Start of Records for the exercise

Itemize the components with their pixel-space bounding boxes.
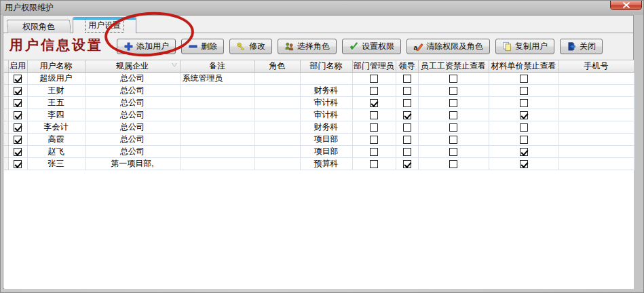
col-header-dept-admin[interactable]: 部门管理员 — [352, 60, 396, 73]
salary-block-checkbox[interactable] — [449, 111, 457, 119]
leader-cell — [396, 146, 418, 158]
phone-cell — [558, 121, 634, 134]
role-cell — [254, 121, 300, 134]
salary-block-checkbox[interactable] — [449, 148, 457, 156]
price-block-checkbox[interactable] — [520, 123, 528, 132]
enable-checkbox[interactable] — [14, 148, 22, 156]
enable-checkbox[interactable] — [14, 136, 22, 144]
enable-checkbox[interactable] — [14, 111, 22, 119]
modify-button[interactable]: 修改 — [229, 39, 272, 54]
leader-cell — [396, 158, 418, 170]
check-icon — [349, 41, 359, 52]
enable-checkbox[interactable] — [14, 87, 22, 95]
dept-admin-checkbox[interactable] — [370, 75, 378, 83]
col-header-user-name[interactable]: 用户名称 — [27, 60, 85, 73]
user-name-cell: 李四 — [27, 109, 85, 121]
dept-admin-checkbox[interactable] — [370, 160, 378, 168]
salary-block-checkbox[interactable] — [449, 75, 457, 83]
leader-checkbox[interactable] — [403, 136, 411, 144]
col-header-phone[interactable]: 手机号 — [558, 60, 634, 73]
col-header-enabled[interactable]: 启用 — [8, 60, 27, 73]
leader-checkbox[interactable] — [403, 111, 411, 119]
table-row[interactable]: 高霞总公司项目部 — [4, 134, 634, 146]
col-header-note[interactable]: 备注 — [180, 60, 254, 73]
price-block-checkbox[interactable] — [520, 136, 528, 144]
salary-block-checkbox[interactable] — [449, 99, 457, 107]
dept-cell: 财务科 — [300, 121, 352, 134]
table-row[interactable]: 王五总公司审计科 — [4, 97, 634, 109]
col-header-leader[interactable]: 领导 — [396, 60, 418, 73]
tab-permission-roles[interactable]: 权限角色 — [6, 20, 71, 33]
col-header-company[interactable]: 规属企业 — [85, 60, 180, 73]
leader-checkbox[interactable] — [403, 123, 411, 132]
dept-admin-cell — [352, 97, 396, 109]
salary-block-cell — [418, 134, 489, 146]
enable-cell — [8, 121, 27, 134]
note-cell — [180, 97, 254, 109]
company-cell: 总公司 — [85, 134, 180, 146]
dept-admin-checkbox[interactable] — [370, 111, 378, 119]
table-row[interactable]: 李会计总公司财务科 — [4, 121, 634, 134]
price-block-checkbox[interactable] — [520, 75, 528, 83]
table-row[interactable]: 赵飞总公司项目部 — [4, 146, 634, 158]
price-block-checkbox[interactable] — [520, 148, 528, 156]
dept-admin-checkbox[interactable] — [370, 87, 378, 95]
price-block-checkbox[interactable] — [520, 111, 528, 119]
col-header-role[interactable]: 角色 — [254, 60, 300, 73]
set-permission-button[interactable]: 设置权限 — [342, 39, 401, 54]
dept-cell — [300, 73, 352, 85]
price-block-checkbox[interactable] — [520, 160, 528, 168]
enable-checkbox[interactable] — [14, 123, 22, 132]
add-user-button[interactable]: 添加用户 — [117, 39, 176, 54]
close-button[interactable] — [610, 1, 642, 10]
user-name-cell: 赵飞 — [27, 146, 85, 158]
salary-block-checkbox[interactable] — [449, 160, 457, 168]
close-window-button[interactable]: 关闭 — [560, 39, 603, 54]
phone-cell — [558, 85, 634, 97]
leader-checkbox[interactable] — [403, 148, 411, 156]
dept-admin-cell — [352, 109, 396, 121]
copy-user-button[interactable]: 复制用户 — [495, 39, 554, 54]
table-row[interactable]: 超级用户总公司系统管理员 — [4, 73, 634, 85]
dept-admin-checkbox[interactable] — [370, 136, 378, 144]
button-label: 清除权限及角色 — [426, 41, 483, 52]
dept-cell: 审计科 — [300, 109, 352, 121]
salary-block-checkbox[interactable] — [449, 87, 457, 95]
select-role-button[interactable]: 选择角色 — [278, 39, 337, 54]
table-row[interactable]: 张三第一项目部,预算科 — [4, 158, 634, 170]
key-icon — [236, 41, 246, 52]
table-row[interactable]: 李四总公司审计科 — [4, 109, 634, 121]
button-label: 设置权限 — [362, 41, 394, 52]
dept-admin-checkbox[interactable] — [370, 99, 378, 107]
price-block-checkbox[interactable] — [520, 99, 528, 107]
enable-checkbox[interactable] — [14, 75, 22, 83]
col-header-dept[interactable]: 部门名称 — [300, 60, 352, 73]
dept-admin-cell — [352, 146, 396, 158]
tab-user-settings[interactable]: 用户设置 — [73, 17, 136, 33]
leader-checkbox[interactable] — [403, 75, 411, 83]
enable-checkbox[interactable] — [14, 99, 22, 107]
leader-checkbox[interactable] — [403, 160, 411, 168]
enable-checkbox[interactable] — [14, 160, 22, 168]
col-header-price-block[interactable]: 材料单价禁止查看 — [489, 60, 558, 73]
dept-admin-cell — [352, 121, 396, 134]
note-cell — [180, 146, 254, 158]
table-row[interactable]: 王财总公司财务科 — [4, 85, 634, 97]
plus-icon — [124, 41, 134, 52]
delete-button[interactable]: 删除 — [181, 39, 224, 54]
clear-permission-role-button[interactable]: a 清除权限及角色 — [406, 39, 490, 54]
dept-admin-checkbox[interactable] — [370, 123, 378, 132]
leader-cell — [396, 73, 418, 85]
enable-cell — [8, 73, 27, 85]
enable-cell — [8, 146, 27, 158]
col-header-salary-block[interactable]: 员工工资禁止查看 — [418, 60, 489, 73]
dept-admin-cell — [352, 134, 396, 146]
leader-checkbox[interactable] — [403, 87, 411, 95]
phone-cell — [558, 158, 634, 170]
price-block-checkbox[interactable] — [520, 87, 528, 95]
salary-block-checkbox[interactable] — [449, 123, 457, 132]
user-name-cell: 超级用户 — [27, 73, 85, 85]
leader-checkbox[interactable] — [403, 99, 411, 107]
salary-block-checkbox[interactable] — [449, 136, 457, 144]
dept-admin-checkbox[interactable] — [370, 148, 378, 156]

End of Records for the exercise
Start of Records for the exercise

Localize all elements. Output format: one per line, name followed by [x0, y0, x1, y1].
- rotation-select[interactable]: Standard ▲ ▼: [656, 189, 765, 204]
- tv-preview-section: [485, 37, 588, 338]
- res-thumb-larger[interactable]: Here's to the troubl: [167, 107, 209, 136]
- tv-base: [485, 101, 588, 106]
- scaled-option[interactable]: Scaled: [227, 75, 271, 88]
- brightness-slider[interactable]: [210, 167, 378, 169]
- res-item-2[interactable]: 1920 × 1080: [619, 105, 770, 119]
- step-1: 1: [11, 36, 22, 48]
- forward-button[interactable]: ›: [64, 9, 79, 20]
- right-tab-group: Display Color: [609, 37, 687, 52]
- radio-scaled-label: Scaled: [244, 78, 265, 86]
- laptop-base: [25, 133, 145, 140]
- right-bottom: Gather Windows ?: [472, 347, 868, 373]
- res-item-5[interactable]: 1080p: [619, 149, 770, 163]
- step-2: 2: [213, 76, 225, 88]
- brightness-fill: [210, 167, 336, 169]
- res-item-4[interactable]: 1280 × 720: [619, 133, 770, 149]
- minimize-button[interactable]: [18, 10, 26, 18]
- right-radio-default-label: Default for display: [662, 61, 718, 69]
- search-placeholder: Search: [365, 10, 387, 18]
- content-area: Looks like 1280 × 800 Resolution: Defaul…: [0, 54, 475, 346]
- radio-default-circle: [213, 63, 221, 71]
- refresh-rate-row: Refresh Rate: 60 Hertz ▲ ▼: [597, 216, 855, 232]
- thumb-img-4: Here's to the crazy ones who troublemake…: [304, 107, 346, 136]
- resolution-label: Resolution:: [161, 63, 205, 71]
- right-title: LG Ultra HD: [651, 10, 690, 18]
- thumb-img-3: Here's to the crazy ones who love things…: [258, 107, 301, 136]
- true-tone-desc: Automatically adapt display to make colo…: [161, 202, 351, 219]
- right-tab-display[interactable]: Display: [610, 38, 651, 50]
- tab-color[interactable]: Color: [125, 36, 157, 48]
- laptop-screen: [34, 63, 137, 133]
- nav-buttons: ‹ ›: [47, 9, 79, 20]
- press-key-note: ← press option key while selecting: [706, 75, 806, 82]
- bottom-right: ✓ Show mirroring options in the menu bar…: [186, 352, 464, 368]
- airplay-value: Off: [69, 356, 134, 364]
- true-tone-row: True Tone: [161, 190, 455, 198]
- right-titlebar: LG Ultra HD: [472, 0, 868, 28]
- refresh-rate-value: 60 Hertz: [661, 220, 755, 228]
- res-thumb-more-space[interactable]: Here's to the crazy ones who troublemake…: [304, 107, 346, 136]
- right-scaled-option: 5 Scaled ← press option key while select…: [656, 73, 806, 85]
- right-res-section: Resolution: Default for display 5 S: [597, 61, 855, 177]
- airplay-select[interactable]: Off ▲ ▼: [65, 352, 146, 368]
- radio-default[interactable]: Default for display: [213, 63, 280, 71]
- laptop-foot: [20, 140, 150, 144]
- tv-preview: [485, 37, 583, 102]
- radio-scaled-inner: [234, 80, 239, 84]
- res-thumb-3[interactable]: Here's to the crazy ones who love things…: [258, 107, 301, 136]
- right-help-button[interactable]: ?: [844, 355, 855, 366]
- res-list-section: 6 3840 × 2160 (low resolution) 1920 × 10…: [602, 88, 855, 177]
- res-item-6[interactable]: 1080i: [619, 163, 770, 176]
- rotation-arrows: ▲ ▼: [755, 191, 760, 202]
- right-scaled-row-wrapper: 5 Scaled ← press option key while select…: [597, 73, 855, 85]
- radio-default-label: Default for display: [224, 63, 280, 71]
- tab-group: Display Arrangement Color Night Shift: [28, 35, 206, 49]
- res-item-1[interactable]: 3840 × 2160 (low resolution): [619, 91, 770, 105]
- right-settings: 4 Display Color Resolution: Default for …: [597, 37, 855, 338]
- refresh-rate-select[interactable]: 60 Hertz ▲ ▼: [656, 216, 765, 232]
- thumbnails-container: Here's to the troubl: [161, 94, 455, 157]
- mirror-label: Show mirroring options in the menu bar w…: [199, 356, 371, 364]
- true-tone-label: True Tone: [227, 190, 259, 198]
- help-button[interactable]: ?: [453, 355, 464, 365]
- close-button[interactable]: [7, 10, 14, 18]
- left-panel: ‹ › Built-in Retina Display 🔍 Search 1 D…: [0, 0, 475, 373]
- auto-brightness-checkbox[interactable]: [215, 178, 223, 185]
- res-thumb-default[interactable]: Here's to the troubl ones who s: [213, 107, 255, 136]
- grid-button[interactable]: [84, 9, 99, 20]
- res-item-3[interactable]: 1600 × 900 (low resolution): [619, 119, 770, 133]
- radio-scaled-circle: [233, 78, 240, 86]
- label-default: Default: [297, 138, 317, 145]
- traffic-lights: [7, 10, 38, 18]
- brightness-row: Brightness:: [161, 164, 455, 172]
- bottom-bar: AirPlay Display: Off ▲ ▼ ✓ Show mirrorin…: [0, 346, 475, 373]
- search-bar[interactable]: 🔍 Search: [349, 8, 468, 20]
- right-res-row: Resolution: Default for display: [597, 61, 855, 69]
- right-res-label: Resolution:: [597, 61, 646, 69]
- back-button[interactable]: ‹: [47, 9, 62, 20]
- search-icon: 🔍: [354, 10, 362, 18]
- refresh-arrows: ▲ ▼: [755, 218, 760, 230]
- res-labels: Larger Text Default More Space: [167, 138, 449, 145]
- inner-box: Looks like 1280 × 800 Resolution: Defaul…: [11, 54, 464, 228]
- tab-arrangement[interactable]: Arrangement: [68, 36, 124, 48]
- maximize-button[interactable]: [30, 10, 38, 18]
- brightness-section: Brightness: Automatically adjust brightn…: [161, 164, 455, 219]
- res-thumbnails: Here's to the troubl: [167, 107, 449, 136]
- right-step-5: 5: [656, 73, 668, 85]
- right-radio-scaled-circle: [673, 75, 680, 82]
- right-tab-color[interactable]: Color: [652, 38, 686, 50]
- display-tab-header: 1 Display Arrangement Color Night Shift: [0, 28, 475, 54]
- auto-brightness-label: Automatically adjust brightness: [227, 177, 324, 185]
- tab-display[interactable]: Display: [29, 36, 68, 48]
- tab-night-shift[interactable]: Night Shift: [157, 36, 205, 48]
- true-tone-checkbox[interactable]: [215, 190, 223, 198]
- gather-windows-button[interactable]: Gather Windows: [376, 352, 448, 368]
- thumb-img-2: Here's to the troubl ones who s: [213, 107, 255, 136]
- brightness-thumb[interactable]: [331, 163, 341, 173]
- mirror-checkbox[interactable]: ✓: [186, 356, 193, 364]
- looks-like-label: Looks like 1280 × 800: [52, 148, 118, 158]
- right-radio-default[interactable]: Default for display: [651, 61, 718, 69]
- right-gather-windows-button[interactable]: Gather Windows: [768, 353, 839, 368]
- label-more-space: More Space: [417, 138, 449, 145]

End of Records for the exercise

◆ Assigned task: A single figure is expected: the count of lines in the data above that include the word "circle".

◆ Result: 3